Prima di questa scadenza Attilio Monti aveva voluto offrire una ulteriore testimonianza di attaccamento alla sua città. Anziché destinare le residue scorte di cherosene ai normali canali commerciali, li mise a disposizione del Comune per favorirne la distribuzione capillare alle famiglie ravennati che rischiavano di trascorrere un inverno al freddo. Un atteggiamento coerente con l’intera storia personale di un imprenditore che non solo a Ravenna si è reso partecipe di interventi di mecenatismo sociale che in Italia hanno ben pochi termini di raffronto (oltre all’asilo nido donato all’UNICEF ed intitolato alla madre Anita, alla scuola materna consegnata al Comune nel quartiere più popolare della città, dedicata ai genitori Anita e Giuseppe, Monti è anche ricordato grazie a uno dei più moderni reparti di chirurgia oculistica donato all’ospedale, uno dei primi a sostituire il bisturi con il laser).

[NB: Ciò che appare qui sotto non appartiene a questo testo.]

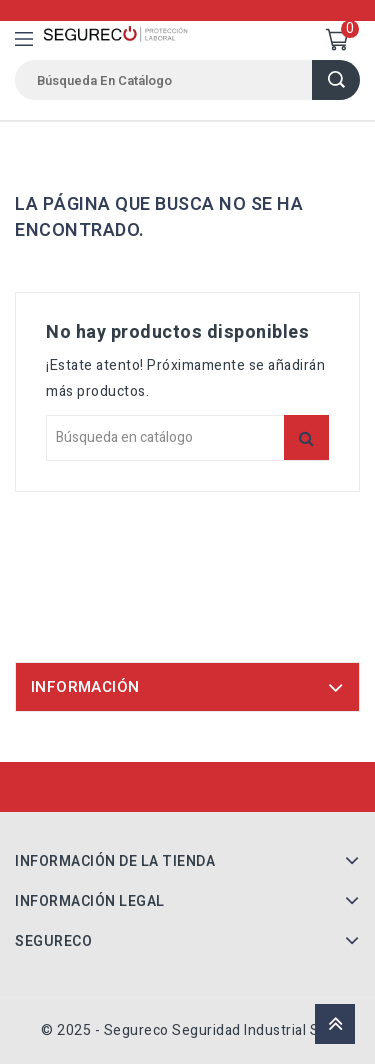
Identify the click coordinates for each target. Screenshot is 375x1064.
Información (85, 687)
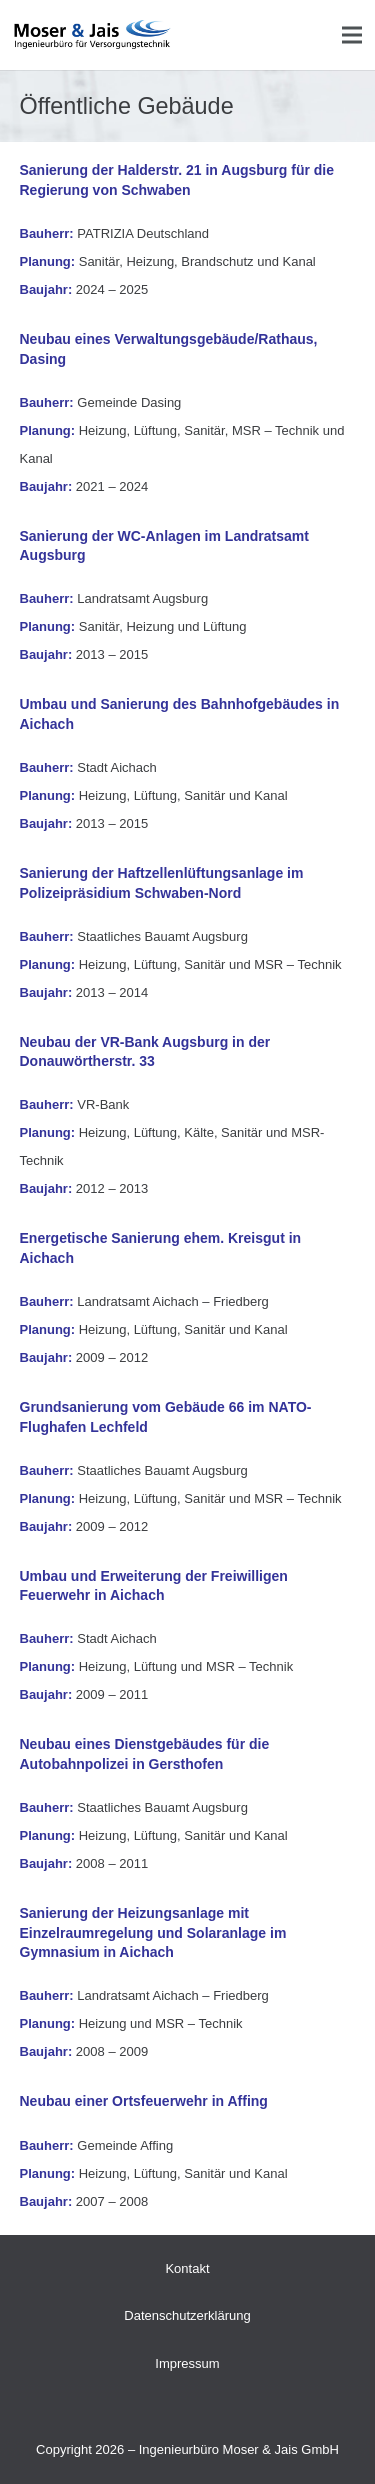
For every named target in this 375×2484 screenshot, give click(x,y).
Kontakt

L’operazione di cessione ENI si conclude nel 1982 con l’uscita definitiva di Monti dal mondo del petrolio.

La SAROM ceduta all’ENI viene poco dopo smantellata negli impianti di raffinazione e mantenuta solo come deposito. Poco dopo Monti decide di abbandonare anche il settore dello zucchero e cede l’Eridania a Serafino Ferruzzi, conservando solo l’impero finanziario della stampa che poi affiderà al nipote Andrea Riffeser. Si conclude così la parabola di un uomo che venuto dal nulla era arrivato ai più alti vertici del potere economico, che aveva procurato lavoro e benessere a migliaia di persone, che aveva aperto a Ravenna e al suo porto la via dello sviluppo industriale che avrebbe portato la città fuori da un isolamento e da una miseria secolari, e che, giunto al culmine della sua vita, decide di ridimensionare il suo impero e di affidare ai suoi successori una solida eredità. Attilio Monti muore il 23 dicembre 1994 a 88 anni.

Viene sepolto nella sua città, Ravenna, da cui era stato lontano per tanti anni, ma verso la quale non era mai venuto meno un legame di affetto profondo. Dietro l’uomo d’azione si nascondeva l’uomo, sconosciuto ai più, ma certamente animato da una profonda umanità, se dobbiamo giudicarlo dalle sue azioni e dai suoi comportamenti con le persone. Ma questo aspetto è ancora tutto da scoprire.
Certamente i suoi pensieri erano sempre stati rivolti al futuro, ad un futuro da prevedere e da costruire (in una vita così intensamente rivolta verso le cose concrete non c’era tempo per i ricordi), ad un futuro affidato alle nuove generazioni sulle quali ha sempre tanto investito.